Scompare il cumulo delle licenze e la doppia targa. Per i tassisti un successo, per il ministro Bersani un buon pareggio. In realtà una frenata sulla strada delle riforme

 

Abbiamo vinto, scompaiano il cumulo e la doppia targa, hanno accettato le nostre proposte per quanto riguarda la possibilità di avere il secondo conducente”. Sono queste le parole di Loreno Bittarelli dell’Uri (Unione radiotaxi italiani) sul risultato raggiunto durante l’incontro decisivo dell’altra notte tra i sindacati il ministro per lo Sviluppo economico, Pierluigi Bersani.

La notizia è stata accolta con grande entusiasmo dai tassisti, riuniti in Piazza Santi Apostoli a Roma. Le auto bianche hanno poi inscenato un carosello strombazzante in perfetto stile mundial.
Naturalmente sono mancate violenze, aggressioni, gli inni al duce.
Anzi si sono sentiti cori e ringranziamenti per il sindaco di Roma Walter Veltroni e il prefetto Achille Serra, mediatori con il governo.

Bersani si è dichiarato soddisfatto, ma non si è unito al carosello d’auto.
«Un pareggio che mi soddisfa», ha dichiarato, anche se le spinte verso la liberalizzazione della professione, si sono notevolmente attenuate.
Tutto si trasferisce – in riferimento al possibile aumento delle licenze – a livello locale, in particolare a trattative tra i Comuni e le associazioni di categoria.
Trasferimento che suscita parecchie perplessità. Già in passato molti – troppi – Comuni si sono dimostrati più che accondiscendenti o intimoriti di fronte a possibili reazioni dei tassisti.

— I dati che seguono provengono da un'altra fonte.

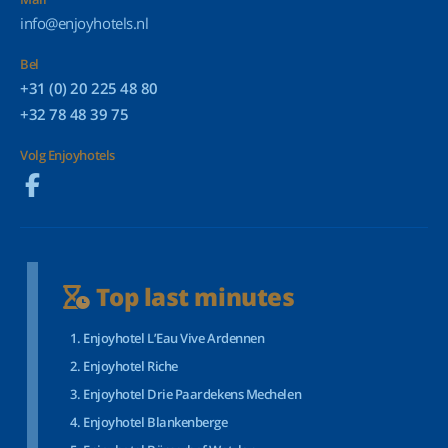
info@enjoyhotels.nl
Bel
+31 (0) 20 225 48 80
+32 78 48 39 75
Volg Enjoyhotels
Top last minutes
Enjoyhotel L’Eau Vive Ardennen
Enjoyhotel Riche
Enjoyhotel Drie Paardekens Mechelen
Enjoyhotel Blankenberge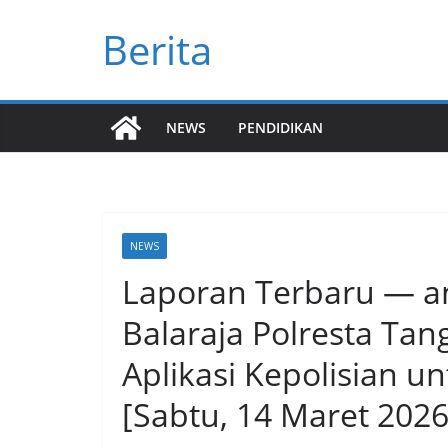
Skip
Berita
to
content
NEWS
PENDIDIKAN
NEWS
Laporan Terbaru — an
Balaraja Polresta Ta
Aplikasi Kepolisian u
[Sabtu, 14 Maret 2026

I punti salienti dell’accordo riconoscono ai Comuni – sempre previa intesa con le parti sociali – una serie di facoltà:

stabilire ulteriori turni giornalieri per singole auto, utilizzando dipendenti e collaboratori familiari;
attivare bandi straordinari per assegnare nuove licenze, ma questo potrà avvenire nel caso la programmazione numerica risulti insufficiente o non idonea a garantire un buon livello di servizio. I nuovi bandi potranno essere in forma sia gratuita sia onerosa. In quest’ultimo caso l’80% degli introiti andrà ai tassisti, il 20% al potenziamento del servizio;
– concedere licenze temporanee per eventi straordinari e periodi limitati a consorzi e cooperative di taxi in attività;
– prevedere che gli attuali tassisti possano svolgere in forma sperimentale servizi innovativi, come, per esempio collegamenti con scuole, ospedali e hotel.

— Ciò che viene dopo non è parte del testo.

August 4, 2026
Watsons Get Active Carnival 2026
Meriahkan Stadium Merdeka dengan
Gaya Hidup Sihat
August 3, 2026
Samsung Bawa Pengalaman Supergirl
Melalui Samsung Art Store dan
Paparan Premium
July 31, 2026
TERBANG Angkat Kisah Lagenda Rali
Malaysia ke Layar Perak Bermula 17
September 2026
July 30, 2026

Domenico, alla guida di Bari 6, non manca di sottolineare gli aspetti positivi dell’accordo: «E’ stato compiuto un passo importante, che prevede un cambiamento graduale e concordato tra le parti. E’ giusto delegare le amministrazioni locali nella regolamentazione del nostro lavoro. Ai Comuni spetta il compito di controllare il territorio e i servizi, quindi di decidere quando sia il caso di far circolare più taxi, consultandosi però prima con la nostra categoria.
Per le eventuali licenze in più sono previsti dei bandi che speriamo si configurino in forma onerosa e non gratuita, per evitare le speculazioni che ci sono state in passato da parte di chi riusciva a impossessarsi gratuitamente della licenza e la rivendeva dopo poco tempo.» Più scettico sulla possibilità di far lavorare la propria auto 24 ore al giorno: «Non posso rischiare di far guidare la mia auto a un estraneo, un dipendente che magari mi danneggia il mezzo e rischia di bloccare per giorni il mio lavoro. La farei guidare solo a mio figlio, questa è l’unica possibilità (mia moglie non guida), altrimenti potrei “prestare” la licenza a chi viene da me con una sua auto bianca».
Sullo scottante tema delle licenze, il conducente di Bari 6 aveva posizioni aperte fin dall’inizio. Con qualche riserva: «Io ero persino d’accordo al cumulo delle licenze, come prevedeva il decreto, per agevolare la nascita di una piccola/media impresa legata al servizio di auto pubbliche, – a patto che questo non sfociasse nel business dei soliti “furbetti del quartierino“, che magari acquistavano 100 licenze e con ampia disponibilità di capitale mettevano in piedi un pessimo servizio».